[WHAT YOU NEED TO DO]
Return every line from the records below in which the word "Google" is found.

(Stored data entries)
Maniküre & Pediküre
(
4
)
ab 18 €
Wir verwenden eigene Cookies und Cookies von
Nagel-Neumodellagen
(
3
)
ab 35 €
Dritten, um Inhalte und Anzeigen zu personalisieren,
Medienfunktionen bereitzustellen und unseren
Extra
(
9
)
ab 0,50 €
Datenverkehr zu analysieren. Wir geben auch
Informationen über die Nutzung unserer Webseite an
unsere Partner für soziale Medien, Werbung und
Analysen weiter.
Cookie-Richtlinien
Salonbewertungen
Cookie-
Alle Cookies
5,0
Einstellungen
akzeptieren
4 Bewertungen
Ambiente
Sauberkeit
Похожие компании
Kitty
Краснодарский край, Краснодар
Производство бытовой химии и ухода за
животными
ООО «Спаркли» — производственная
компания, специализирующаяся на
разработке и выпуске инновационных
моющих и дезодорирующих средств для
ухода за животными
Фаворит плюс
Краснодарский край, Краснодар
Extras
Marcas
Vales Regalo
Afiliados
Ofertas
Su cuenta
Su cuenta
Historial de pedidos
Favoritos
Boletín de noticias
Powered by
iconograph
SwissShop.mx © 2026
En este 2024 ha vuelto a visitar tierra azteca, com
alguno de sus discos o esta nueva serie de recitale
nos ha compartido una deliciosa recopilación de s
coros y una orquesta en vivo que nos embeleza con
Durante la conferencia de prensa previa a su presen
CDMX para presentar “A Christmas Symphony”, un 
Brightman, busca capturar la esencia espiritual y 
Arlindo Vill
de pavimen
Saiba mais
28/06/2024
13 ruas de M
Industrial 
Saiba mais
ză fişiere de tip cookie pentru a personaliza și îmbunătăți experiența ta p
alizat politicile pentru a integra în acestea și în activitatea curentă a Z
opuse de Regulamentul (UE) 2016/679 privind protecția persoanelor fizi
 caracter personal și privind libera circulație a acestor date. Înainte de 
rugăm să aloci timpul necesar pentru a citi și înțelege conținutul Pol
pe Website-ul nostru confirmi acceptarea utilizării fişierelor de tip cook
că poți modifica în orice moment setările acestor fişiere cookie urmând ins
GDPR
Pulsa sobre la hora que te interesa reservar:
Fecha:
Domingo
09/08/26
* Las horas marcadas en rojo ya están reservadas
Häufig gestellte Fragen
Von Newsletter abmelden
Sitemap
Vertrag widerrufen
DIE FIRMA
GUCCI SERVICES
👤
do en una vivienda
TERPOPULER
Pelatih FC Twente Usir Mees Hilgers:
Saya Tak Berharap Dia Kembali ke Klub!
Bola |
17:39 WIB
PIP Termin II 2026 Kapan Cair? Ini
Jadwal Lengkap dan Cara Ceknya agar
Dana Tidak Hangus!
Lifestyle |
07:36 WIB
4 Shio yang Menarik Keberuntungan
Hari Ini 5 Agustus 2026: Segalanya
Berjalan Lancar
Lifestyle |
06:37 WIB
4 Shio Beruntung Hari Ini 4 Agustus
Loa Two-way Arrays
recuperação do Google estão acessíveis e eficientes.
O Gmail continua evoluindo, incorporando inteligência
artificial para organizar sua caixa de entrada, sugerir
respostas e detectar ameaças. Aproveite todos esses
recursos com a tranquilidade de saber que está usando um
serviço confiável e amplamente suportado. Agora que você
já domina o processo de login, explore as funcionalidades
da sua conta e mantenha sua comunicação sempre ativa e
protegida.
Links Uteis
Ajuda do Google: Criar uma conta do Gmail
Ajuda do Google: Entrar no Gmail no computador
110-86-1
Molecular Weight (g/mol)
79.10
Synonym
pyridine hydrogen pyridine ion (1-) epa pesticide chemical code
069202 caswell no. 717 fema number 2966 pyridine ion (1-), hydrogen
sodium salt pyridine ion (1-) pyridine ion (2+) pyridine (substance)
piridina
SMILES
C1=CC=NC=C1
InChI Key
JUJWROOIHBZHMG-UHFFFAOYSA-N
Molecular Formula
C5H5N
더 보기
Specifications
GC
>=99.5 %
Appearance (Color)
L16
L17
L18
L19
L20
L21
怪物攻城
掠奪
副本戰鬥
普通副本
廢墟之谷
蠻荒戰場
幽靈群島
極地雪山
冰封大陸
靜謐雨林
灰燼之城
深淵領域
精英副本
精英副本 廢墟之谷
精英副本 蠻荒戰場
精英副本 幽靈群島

[EXERCISE RESULT]
recuperação do Google estão acessíveis e eficientes.
Ajuda do Google: Criar uma conta do Gmail
Ajuda do Google: Entrar no Gmail no computador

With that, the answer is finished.